Who could resist tomatoes in mid-summer? Roadside stands around town (at least in Fresno) offer the beautiful, healthful, locally grown fruit for the best prices you'll see all year.
Apparently, media are also seeing red. The San Francisco Chronicle ran a lengthy piece over the weekend about processing tomatoes, fruit carefully bred for high soluble solids and portability that is transformed into spaghetti and pizza sauces, tomato paste, soup and other products. Of the 12.7 million tons of processing tomatoes grown in the United States, 95 percent come from California, the story says.
Drilling down further, the article reports that just 225 growers in the Central Valley produce California's entire crop on 277,000 acres. Most grow their crop under contract for one of California's 16 commercial tomato canneries.
For the story, freelance writer Deborah Rich spoke to the director of UC Cooperative Extension in Colusa County, Mike Murray. He said that, in his county, only eight farmers grow a total of 25,000 acres of tomatoes; before 1979 the county had at least 50 processing-tomato growers.
"The industry has evolved that way," Murray is quoted in the story. "The only way that these guys are making any money on tomatoes is by volume. Processed tomatoes are basically a commodity."

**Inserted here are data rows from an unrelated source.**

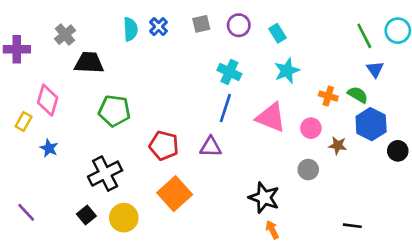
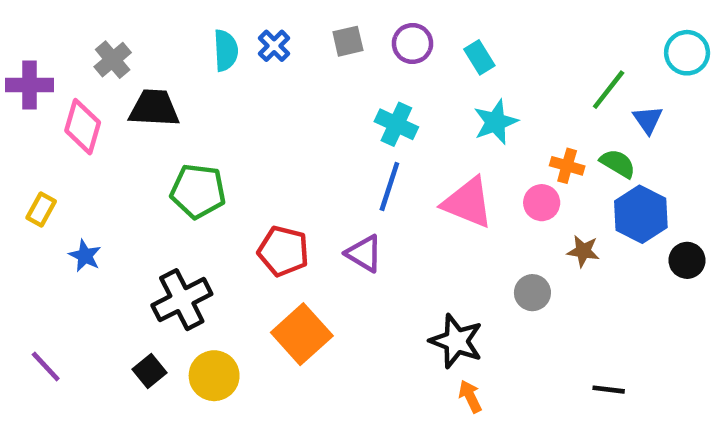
green line: (364, 36) -> (609, 90), moved, turned 65
pink diamond: (48, 100) -> (83, 127), moved
pink circle: (311, 128) -> (542, 203), moved
purple triangle: (211, 147) -> (364, 253), turned 30

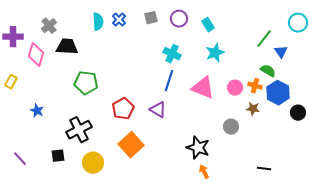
orange cross: (567, 166) -> (255, 86), moved
yellow rectangle: (41, 210) -> (11, 82), moved
red pentagon: (283, 251) -> (123, 109), turned 30
black square: (150, 371) -> (58, 156), moved, turned 32

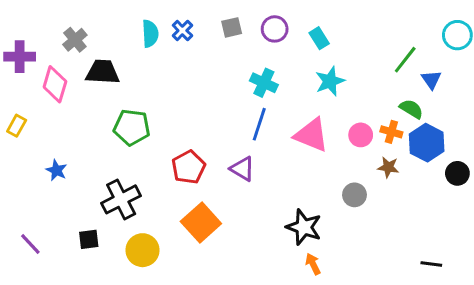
black line: (264, 169) -> (431, 264), moved

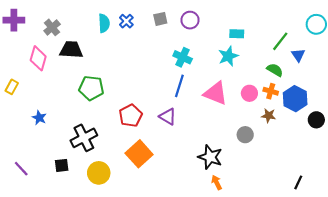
cyan rectangle: (319, 38) -> (237, 34), moved, turned -56
purple cross: (20, 57) -> (14, 20), moved
green semicircle: (411, 109) -> (275, 70), moved
black line: (431, 264) -> (298, 182), turned -72

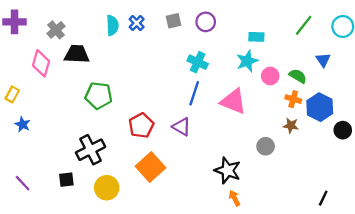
green line: (280, 41) -> (304, 25), moved
pink circle: (249, 93) -> (270, 76), moved
blue star: (39, 118) -> (23, 124), moved

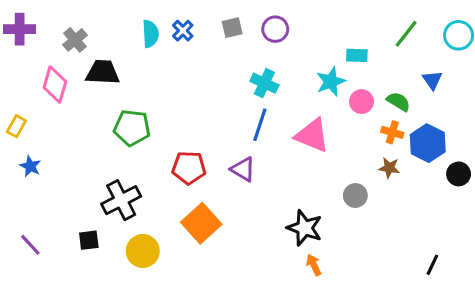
cyan rectangle: (256, 37) -> (357, 55), moved
red pentagon: (141, 126) -> (189, 168), turned 30

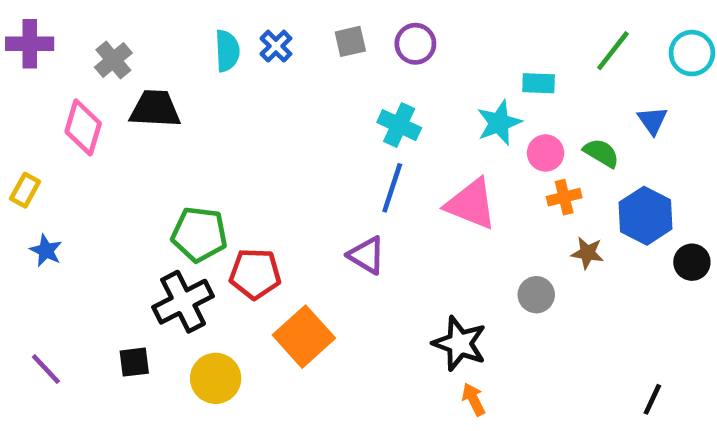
green pentagon: (132, 128) -> (199, 234), moved
orange cross: (392, 132) -> (564, 197), moved, turned -30
red pentagon: (189, 168) -> (255, 274), moved

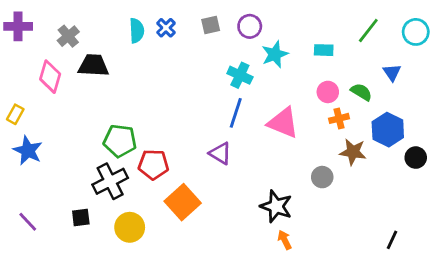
cyan star: (499, 123) -> (275, 54), moved
blue star: (46, 251) -> (28, 151), size x1.5
brown star: (587, 253) -> (353, 152), size x1.4

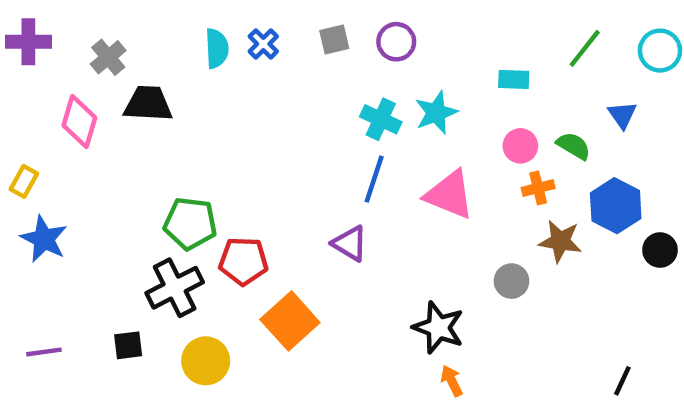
cyan star: (275, 54) -> (436, 113), moved
purple line: (28, 222) -> (44, 352), turned -55

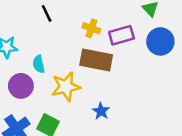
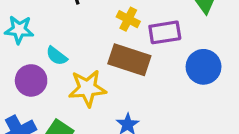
blue circle: (160, 41) -> (204, 67), moved
cyan semicircle: (39, 64) -> (57, 56), turned -48

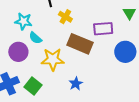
yellow cross: (128, 19) -> (65, 17), moved
cyan star: (19, 30) -> (23, 21), moved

Fresh tomato safety made a big splash in the media this summer when it was first alleged that the verastile fruit was responsible for a string of salmonella poisonings around the nation. Even People Magazine included an article. In its July 21 issue, UC Davis food safety specialist James Gorny commented on the challenges associated with finding a culprit for some food poisoning outbreaks.

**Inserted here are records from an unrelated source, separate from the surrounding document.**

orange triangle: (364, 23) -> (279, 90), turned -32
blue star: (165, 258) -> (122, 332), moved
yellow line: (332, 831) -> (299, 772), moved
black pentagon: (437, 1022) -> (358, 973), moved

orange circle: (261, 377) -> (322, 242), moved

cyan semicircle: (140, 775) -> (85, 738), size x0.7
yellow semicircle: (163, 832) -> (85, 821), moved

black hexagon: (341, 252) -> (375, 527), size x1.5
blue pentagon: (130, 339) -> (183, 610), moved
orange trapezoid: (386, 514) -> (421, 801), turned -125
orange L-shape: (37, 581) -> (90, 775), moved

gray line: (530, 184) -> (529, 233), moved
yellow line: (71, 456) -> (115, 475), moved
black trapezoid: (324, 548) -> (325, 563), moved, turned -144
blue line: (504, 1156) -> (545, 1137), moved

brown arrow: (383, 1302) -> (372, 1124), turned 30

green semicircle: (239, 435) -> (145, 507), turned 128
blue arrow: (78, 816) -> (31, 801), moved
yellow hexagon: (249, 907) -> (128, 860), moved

"Tomatoes from different farms are often mixed together and follow a complex distribution chain before they hit grocery store shelves or arrive at a restaurant," the magazine said. Then it quoted Gorny: "It becomes very difficult to find your smoking gun."
ANR wasn't involved in this last story, but since we're talking about tomatoes . . . US News & World Report ran an article about research done by our colleagues at Ohio State that confirmed high-heat processing of tomatoes changes the molecular structure of lycopene, making it easier for the healthful antioxidant to be absorbed into the blood stream. A naturally occurring red pigment, lycopene is believed to help prevent cancer and other chronic diseases.